Molti commenti sulla grave crisi finanziaria tendono a minimizzare l’accaduto invocando a testimonianza il modello inglese, che ha scelto la strada dei servizi finanziari ed è cresciuto per un decennio più della media europea. Eppure, sfogliando autorevoli giornali quali l’Herald Tribune e il Guardian, si scopre che persino conservatori inglesi quali James O’Shaughnessy, responsabile della politica e della ricerca, il cancelliere ombra George Osborne e il ministro ombra della competizione Mark Prisk stanno abbandonando tesi fondate sull’ultraliberismo finanziario abbracciate al tempo della Tatcher.



L’idea sostenuta è che anche in Gran Bretagna la finanziarizzazione esasperata dell’economia ha avuto effetti perniciosi nel lungo periodo, con un distacco totale dall’economia reale del mondo della finanza. Prima del 1973 solo il 10% degli investimenti era considerato speculativo mentre oggi è giunto al 90%; oggi solo il 2,3% dei prestiti interni delle banche è destinato all’industria manifatturiera. Ne consegue anche una crescente disuguaglianza distributiva: nel 1976 il 50% più povero della popolazione possedeva il 12% della ricchezza, escludendo le proprietà immobiliari, mentre oggi possiede solo l’1% della ricchezza complessiva e il valore reale dei salari è diminuito. Quale ricetta quindi per un sistema che, al di là delle apparenze, rischia di generare ineguaglianze sempre più grandi e di non supportare più lo sviluppo?

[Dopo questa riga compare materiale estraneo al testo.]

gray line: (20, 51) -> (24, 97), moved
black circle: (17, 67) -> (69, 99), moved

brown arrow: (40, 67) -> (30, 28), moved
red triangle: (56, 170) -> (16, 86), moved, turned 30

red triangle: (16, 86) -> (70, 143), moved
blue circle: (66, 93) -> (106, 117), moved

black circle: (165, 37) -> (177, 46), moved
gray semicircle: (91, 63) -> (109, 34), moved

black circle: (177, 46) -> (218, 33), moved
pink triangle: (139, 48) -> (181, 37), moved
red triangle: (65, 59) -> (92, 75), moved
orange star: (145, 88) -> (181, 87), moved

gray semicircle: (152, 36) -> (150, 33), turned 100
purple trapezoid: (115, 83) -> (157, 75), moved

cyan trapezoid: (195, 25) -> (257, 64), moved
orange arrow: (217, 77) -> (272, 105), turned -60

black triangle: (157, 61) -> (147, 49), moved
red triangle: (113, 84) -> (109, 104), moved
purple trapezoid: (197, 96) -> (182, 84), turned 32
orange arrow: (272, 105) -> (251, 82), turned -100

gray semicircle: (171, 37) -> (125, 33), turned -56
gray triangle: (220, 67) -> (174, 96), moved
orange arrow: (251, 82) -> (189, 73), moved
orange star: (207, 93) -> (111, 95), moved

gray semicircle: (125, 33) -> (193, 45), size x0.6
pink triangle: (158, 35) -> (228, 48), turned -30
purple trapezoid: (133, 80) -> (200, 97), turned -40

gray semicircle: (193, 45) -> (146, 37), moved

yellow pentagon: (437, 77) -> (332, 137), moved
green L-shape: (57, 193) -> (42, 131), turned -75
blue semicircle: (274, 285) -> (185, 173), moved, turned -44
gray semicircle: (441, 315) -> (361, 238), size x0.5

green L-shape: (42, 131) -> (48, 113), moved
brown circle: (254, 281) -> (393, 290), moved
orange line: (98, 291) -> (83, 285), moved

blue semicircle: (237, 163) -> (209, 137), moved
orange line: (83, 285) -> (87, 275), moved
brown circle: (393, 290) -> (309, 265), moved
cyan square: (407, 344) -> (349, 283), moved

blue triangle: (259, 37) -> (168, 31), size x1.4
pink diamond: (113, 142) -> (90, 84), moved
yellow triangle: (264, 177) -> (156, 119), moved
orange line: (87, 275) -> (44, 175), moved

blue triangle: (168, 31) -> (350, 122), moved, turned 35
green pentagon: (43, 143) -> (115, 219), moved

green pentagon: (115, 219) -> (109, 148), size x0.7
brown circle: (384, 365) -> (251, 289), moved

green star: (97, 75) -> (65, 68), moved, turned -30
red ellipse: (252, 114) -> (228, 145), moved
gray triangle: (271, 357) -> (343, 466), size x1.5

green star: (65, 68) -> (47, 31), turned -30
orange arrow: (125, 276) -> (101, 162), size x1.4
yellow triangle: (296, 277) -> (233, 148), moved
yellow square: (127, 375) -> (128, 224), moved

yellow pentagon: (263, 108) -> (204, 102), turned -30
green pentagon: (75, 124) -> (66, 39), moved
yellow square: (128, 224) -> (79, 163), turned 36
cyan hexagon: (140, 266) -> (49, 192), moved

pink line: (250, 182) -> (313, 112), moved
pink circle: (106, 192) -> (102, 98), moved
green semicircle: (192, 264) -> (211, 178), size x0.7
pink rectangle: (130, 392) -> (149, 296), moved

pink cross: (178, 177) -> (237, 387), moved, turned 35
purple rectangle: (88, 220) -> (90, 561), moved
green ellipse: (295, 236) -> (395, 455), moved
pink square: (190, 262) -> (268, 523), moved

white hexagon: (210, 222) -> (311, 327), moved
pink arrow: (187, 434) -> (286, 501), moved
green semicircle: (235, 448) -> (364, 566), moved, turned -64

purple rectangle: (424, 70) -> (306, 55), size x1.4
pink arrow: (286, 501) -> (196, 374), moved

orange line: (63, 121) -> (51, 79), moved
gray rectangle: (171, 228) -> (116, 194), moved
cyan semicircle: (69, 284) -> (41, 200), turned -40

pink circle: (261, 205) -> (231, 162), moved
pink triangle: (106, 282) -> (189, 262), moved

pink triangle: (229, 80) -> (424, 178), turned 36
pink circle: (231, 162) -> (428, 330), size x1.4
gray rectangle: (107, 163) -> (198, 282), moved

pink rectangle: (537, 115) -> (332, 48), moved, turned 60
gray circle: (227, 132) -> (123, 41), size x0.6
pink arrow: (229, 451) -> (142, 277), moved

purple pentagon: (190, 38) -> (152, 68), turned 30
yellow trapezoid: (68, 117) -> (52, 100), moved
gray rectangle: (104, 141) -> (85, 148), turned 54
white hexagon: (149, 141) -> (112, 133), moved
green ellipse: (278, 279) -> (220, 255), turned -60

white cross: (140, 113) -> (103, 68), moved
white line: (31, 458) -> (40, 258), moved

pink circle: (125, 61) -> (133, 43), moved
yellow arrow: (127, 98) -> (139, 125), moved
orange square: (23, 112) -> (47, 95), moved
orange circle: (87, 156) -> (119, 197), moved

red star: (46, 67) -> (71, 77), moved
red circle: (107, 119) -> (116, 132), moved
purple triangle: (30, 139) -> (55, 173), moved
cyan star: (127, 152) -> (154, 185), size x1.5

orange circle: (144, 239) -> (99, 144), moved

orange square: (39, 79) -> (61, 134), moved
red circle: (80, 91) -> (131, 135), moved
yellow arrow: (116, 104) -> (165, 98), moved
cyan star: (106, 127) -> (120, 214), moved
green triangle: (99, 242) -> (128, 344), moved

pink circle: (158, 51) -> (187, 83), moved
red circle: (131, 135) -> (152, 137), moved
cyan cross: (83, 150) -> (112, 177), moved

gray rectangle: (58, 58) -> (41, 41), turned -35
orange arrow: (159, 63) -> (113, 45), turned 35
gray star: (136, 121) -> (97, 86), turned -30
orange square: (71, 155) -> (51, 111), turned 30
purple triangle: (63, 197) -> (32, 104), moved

La soluzione non sta in uno statalismo desueto dove le perdite private siano nazionalizzate. Occorre guardare alla situazione reale della gente. Senza nascondersi la necessità di operare una riforma globale del sistema macro-economico, i nuovi conservatori britannici si pongono come obiettivo la possibilità dell’autosufficienza di fasce sempre più grandi della popolazione attraverso la promozione di un’imprenditoria diffusa, una pluralità di forme di proprietà, una facilità ad acquisire capitali da usare per finanziare l’economia reale, un rilancio del sistema economico locale onshore, attraverso la decentralizzazione delle funzioni economiche e amministrative e dei finanziamenti pubblici. Singolare risulta l’assonanza con tesi abbracciate da tempo da Giulio Tremonti nella sua critica al mercatismo: il rifiuto di un semplice ritorno allo stato assistenziale con un taglio alla spesa pubblica; la centralità dell’economia reale, affermata nei fatti dal sostegno alla piccola e media impresa e dalla difesa delle esportazioni italiane; la riproposizione di una finanza privata che sostenga grandi investimenti anche pubblici; il federalismo fiscale, unitamente alla sussidiarietà orizzontale, affermati simbolicamente dal provvedimento del 5 per mille, condizioni per una responsabilizzazione delle comunità locali. Tutto ciò segnala l’esistenza di una nuova filosofia economica che si sta affermando a livello internazionale. Se questa filosofia si affermerà giungendo anche a rilanciare i salari, vero tallone di Achille dell’economia italiana, si potrà vedere una strada non effimera per uscire, non solo dalla crisi finanziaria internazionale, ma anche dalla stagnazione italiana, ad onta di chi si ostina ancor oggi a perseguire modelli ormai desueti.